As is evident from the week’s blogs so far, we simply can’t get enough of Lana Turner.

We’ve talked about Turner on Monday and again on Tuesday. Now today. And why not? She was one of Hollywood’s brightest stars in the 1940s and 50s. Her name was synonymous with the term Movie Star.

Her story of discovery, though somewhat fictional, became synonymous with the dream of every girl who thought her destiny included movie stardom.  At any moment some talent scout might see you sitting at a soda fountain.

The interweaving of her off-screen life with the stories and characters she portrayed on film is what — then, and now — makes a mere actor a STAR.

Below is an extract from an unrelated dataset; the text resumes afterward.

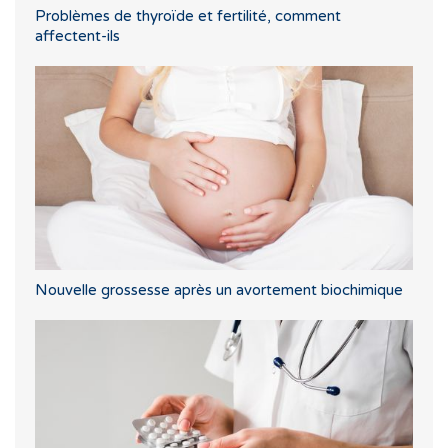
Problèmes de thyroïde et fertilité, comment
affectent-ils
Nouvelle grossesse après un avortement biochimique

When she was a playgirl, hopping from nightclub to nightclub and bed to bed her characters in films did the same. (Johnny Eager). When as the unprepared mother of a troubled teenager she had to cope with disaster, she did so on the screen as well. (Imitation of Life).

It all just seemed to happen for her.

Although today her films are not among the classics of the period (the possible exception is The Postman Always Rings Twice with John Garfield, pictured at the top), almost all of her films were hits at the time.

She starred opposite all the leading men of the day. Her films made money, and her career endured for almost 30 years — a fantastic feat when blonde stars of the day usually burned out in the contractual 7 years imposed by the big studios.

From “sweater girl” to mature woman… she was always a star.